Morven hocha la tête en signe d’assentiment.

Dehors il commençait à faire bien sombre et la lune rouge montait dans le ciel d’été.

« Venez tous ! » cria Hildegarde. « Au lit. Il y a du travail à faire demain. Olaf, verrouille toutes les portes. Jan, occupe-toi des volets. Les femmes, venez ici. Les hommes, allez dans votre chambre. » Ainsi, en divisant ses gens, elle enferma les femmes dans leurs quartiers comme du bétail dans un enclos et ferma la porte à clef.

Sue, la crémière, a demandé angoissée en bâillant : « Est-ce que tu sais où il y a la guerre, Maîtresse Morven ? »

« Je n’en ai pas entendu parler, » a répondu la jeune fille étonnée.

« Moi non plus, » a répondu Sue de façon diabolique. « Sans cela je ne serais pas là, je suivrais le camp, » ce qui a bien fait rire toutes les autres.

Elles ont alors parlé de débauche, mais les éclats de voix et les rires ont provoqué un bruit sourd à la porte et elles ont entendu la voix de stentor d’Hildegarde qui hurla : « Silence là dedans. Dites vos prières et allez dormir comme de bonnes chrétiennes. » Elles ont donc dû continuer leur conversation à voix basse et cesser de rire et elles se sont endormies peu après.

Le matelas de Morven était rempli de bruyère et sentait bon. Sa couche avait été placée au centre de la pièce sous le trou de fumée. Déjà son œil perçant avait vu un balai de bouleau dans un coin et pendant qu’elle attendait elle réfléchissait à la façon de s’en servir pour faire croire qu’elle était toujours dans son lit.

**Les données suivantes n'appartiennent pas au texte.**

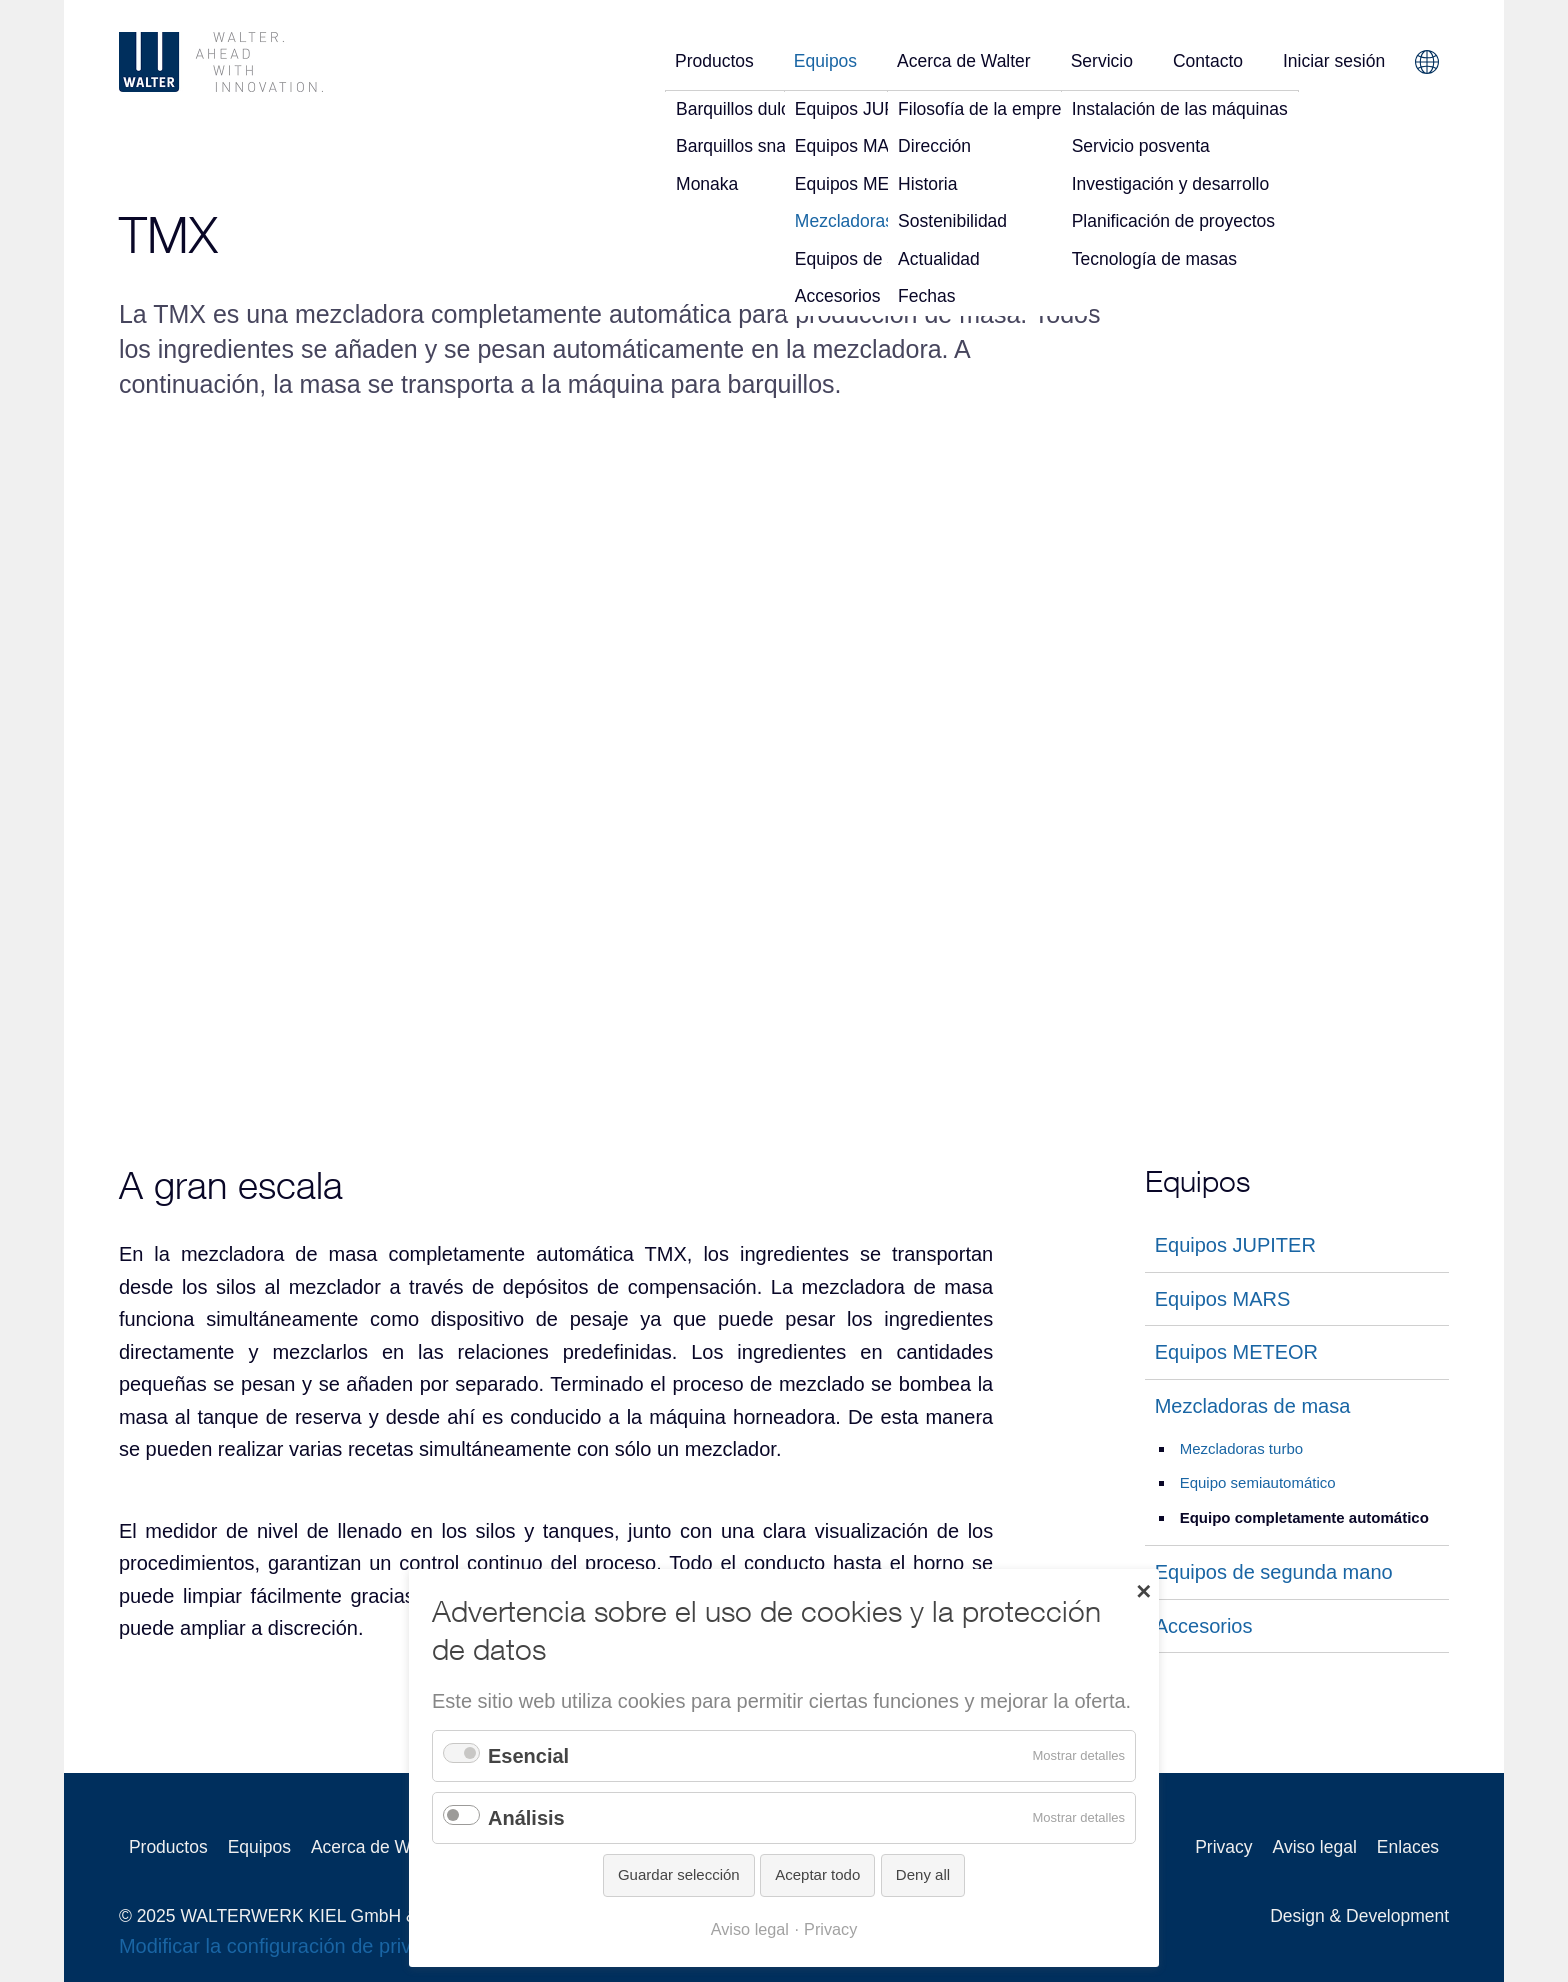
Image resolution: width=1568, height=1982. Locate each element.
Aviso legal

Quand la respiration régulière des servantes a fait savoir à Morven qu’elles dormaient, elle est sortie de sa couche et avec ses couvertures et le balai elle a fait un mannequin qu’elle a mis dans son lit.

Elle a attendu tranquillement jusqu’à ce qu’un mouvement sur le toit lui fasse comprendre qu’Olaf et Jan étaient dessus. Peu après elle a vu une corde descendre par le trou à fumée. Elle en a attrapé l’extrémité pour qu’elle ne fasse pas de bruit en heurtant le sol et comme elle se terminait par une boucle, elle y posa le pied et tira sur la corde pour faire comprendre aux frères Bonder qu’elle était prête à se laisser hisser et elle s’est élevée dans les airs. Elle est passée par le trou à fumée et elle s’est retrouvée sur le toit. Olaf et Jan ont détourné les yeux car elle était nue et ils lui ont murmuré que ses vêtements d’homme l’attendaient sur le sol. Elle les a enfilés.

Doucement, ils se sont rendus à un bosquet d’arbres où leurs chevaux étaient gardés par Peter, le fils du vieux Simon, et en silence, ils ont grimpés sur leurs montures et se sont éloignés.